Collected data
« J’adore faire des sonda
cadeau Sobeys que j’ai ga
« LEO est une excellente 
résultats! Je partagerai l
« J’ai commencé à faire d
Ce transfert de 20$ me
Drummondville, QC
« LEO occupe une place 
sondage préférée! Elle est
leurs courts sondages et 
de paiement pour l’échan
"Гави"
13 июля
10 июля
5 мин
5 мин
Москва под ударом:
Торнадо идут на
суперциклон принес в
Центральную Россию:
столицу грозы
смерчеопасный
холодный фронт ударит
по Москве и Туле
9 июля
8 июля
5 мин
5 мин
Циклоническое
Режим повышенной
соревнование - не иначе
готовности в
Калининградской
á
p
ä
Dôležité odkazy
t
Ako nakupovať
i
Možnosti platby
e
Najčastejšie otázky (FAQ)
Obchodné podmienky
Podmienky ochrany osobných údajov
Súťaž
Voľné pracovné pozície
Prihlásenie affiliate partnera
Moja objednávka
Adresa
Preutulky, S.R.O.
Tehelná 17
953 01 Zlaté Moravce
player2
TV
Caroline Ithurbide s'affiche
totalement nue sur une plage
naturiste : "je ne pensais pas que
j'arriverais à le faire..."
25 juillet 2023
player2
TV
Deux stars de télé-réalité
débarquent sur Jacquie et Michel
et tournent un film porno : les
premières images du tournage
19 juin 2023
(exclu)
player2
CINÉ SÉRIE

- **Problem details**
All lines from the one with "Najčastejšie otázky (FAQ)" through the end of the records need to be copied exactly, and no other lines.

- **Response area**
Najčastejšie otázky (FAQ)
Obchodné podmienky
Podmienky ochrany osobných údajov
Súťaž
Voľné pracovné pozície
Prihlásenie affiliate partnera
Moja objednávka
Adresa
Preutulky, S.R.O.
Tehelná 17
953 01 Zlaté Moravce
player2
TV
Caroline Ithurbide s'affiche
totalement nue sur une plage
naturiste : "je ne pensais pas que
j'arriverais à le faire..."
25 juillet 2023
player2
TV
Deux stars de télé-réalité
débarquent sur Jacquie et Michel
et tournent un film porno : les
premières images du tournage
19 juin 2023
(exclu)
player2
CINÉ SÉRIE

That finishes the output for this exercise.